Michael Tönnies

Personal information
- Date of birth: 19 December 1959
- Place of birth: Essen, West Germany
- Date of death: 26 January 2017 (aged 57)
- Height: 1.82 m (6 ft 0 in)
- Position(s): Striker

Senior career*
- Years: Team / Apps / (Gls)
- 1978–1981: Schalke 04 / 7 / (0)
- 1981–1982: SpVgg Bayreuth / 24 / (5)
- 1982–1985: FC Bocholt / 64 / (46)
- 1985–1987: Rot-Weiss Essen / 45 / (31)
- 1987–1992: MSV Duisburg / 179 / (101)
- 1992–1994: Wuppertaler SV / 45 / (17)
- Total:  / 364 / (200)

International career
- 1977–1978: West Germany U-18 / 3 / (5)

= Michael Tönnies =

German footballer

Michael Tönnies (19 December 1959 – 26 January 2017) was a German professional footballer who played as a striker.

==Club career==
Tönnies played in the (West) German top-flight for FC Schalke 04 and MSV Duisburg and scored in 40 matches 13 goals.

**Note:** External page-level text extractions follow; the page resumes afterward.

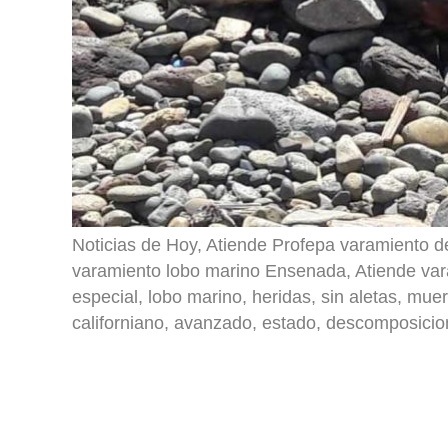
Noticias de Hoy, Atiende Profepa varamiento 
varamiento lobo marino Ensenada, Atiende var
especial, lobo marino, heridas, sin aletas, mu
californiano, avanzado, estado, descomposicio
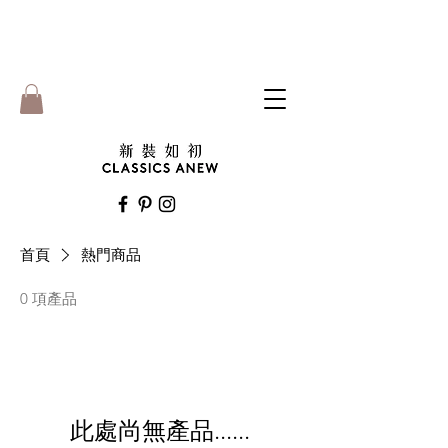
首頁
熱門商品
0 項產品
此處尚無產品......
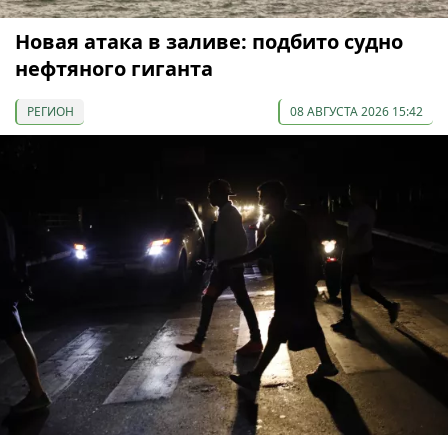
Новая атака в заливе: подбито судно
нефтяного гиганта
РЕГИОН
08 АВГУСТА 2026 15:42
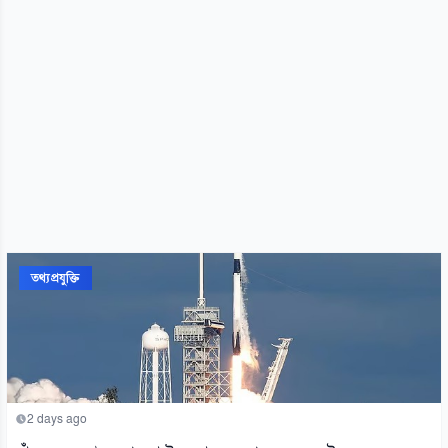
তথ্যপ্রযুক্তি
2 days ago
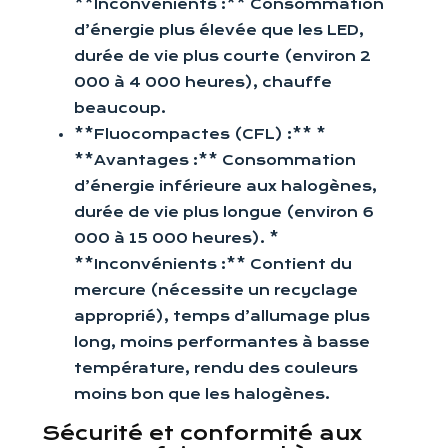
**Inconvénients :** Consommation
d’énergie plus élevée que les LED,
durée de vie plus courte (environ 2
000 à 4 000 heures), chauffe
beaucoup.
**Fluocompactes (CFL) :** *
**Avantages :** Consommation
d’énergie inférieure aux halogènes,
durée de vie plus longue (environ 6
000 à 15 000 heures). *
**Inconvénients :** Contient du
mercure (nécessite un recyclage
approprié), temps d’allumage plus
long, moins performantes à basse
température, rendu des couleurs
moins bon que les halogènes.
Sécurité et conformité aux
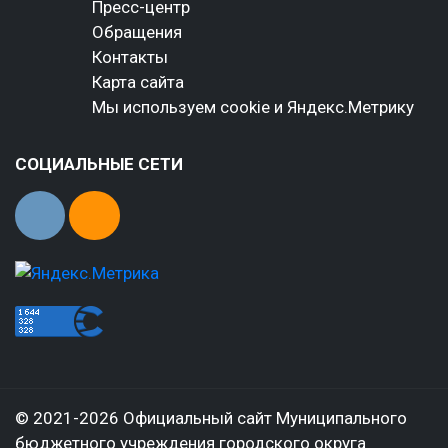
Пресс-центр
Обращения
Контакты
Карта сайта
Мы используем cookie и Яндекс.Метрику
СОЦИАЛЬНЫЕ СЕТИ
© 2021-2026 Официальный сайт Муниципального
бюджетного учреждения городского округа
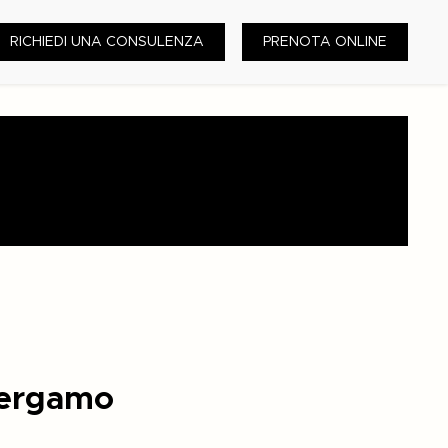
RICHIEDI UNA CONSULENZA
PRENOTA ONLINE
 Bergamo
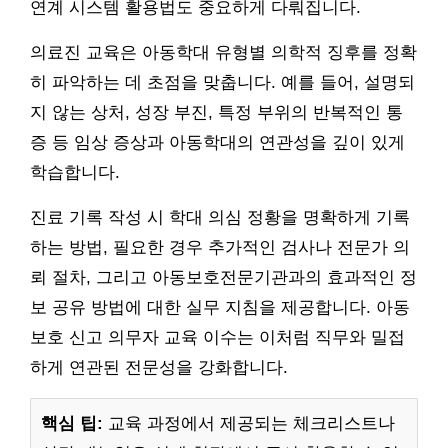
연계 시스템 활용법도 중요하게 다뤄집니다.
의료진 교육은 아동학대 유형별 의학적 징후를 정확
히 파악하는 데 초점을 맞춥니다. 예를 들어, 설명되
지 않는 상처, 성장 부진, 특정 부위의 반복적인 통
증 등 임상 증상과 아동학대의 연관성을 깊이 있게
학습합니다.
진료 기록 작성 시 학대 의심 정황을 명확하게 기록
하는 방법, 필요한 경우 추가적인 검사나 전문가 의
뢰 절차, 그리고 아동보호전문기관과의 효과적인 정
보 공유 방법에 대한 실무 지침을 제공합니다. 아동
보호 신고 의무자 교육 이수는 이처럼 직무와 밀접
하게 연관된 전문성을 강화합니다.
핵심 팁:
교육 과정에서 제공되는 체크리스트나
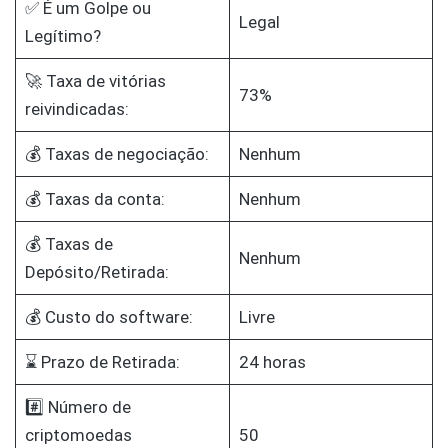
✅ É um Golpe ou
Legal
Legítimo?
🚀 Taxa de vitórias
73%
reivindicadas:
💰 Taxas de negociação:
Nenhum
💰 Taxas da conta:
Nenhum
💰 Taxas de
Nenhum
Depósito/Retirada:
💰 Custo do software:
Livre
⌛ Prazo de Retirada:
24 horas
#️⃣ Número de
criptomoedas
50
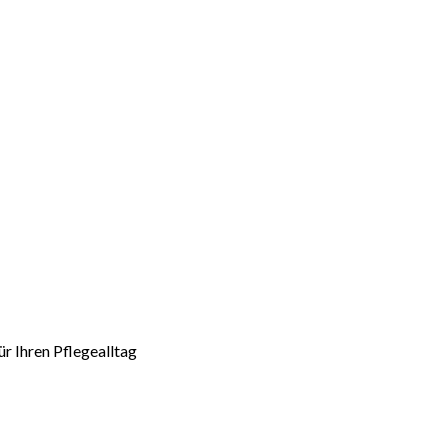
r Ihren Pflegealltag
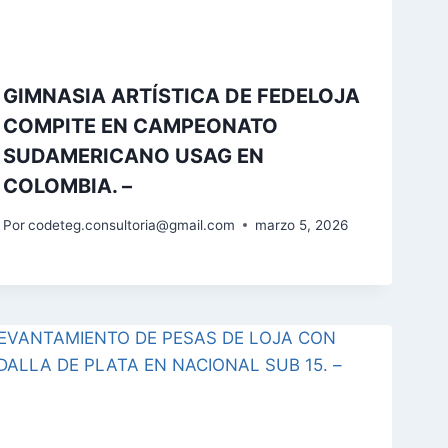
GIMNASIA ARTÍSTICA DE FEDELOJA
COMPITE EN CAMPEONATO
SUDAMERICANO USAG EN
COLOMBIA. –
Por
codeteg.consultoria@gmail.com
marzo 5, 2026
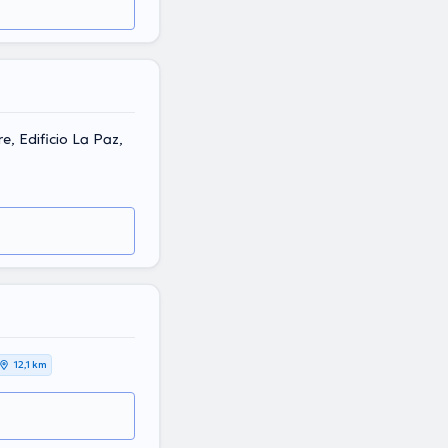
e, Edificio La Paz,
12,1 km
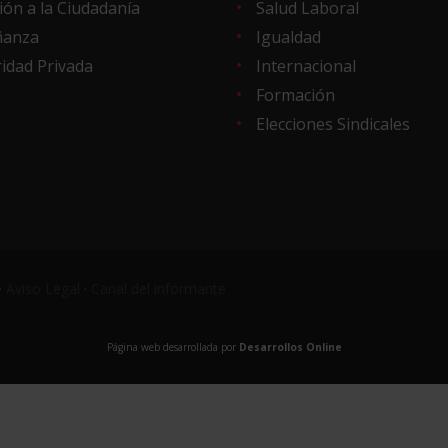
ión a la Ciudadanía
Salud Laboral
ñanza
Igualdad
idad Privada
Internacional
Formación
Elecciones Sindicales
·
Aviso Legal
·
Canal del informante
Página web desarrollada por
Desarrollos Online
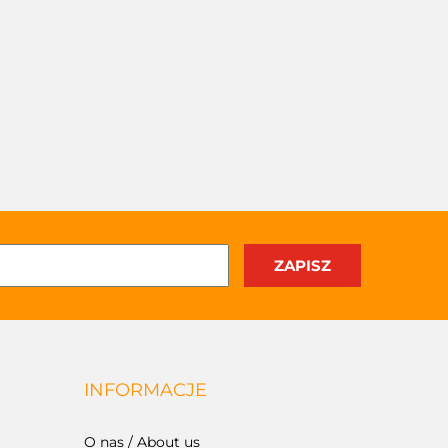
INFORMACJE
O nas / About us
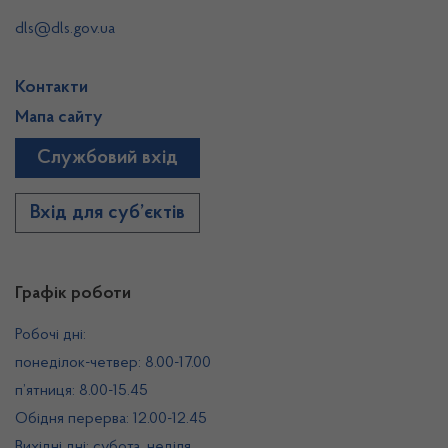
dls@dls.gov.ua
Контакти
Мапа сайту
Службовий вхід
Вхід для суб’єктів
Графік роботи
Робочі дні:
понеділок-четвер: 8.00-17.00
п’ятниця: 8.00-15.45
Обідня перерва: 12.00-12.45
Вихідні дні: субота, неділя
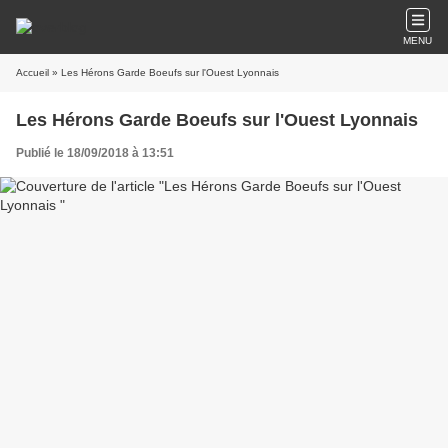
MENU
Accueil
» Les Hérons Garde Boeufs sur l'Ouest Lyonnais
Les Hérons Garde Boeufs sur l'Ouest Lyonnais
Publié le 18/09/2018 à 13:51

==Personal life and death==
Tönnies was known as a chainsmoker and was diagnosed with lung damage in 2005 and had a lung transplant in April 2013. He died in January 2017, aged 57, of unknown causes.

==Honours==
- Scorer of the second fastest hat-trick in Bundesliga history: six minutes (10th, 11th and 15th minute, 27 August 1991 in a 6-2 win against the Karlsruher SC, he scored five goals overall in that game). The performance was beaten by Robert Lewandowski on 22 September 2015.
- Second Fußball-Bundesliga 1990–91 top scorer: 29 goals.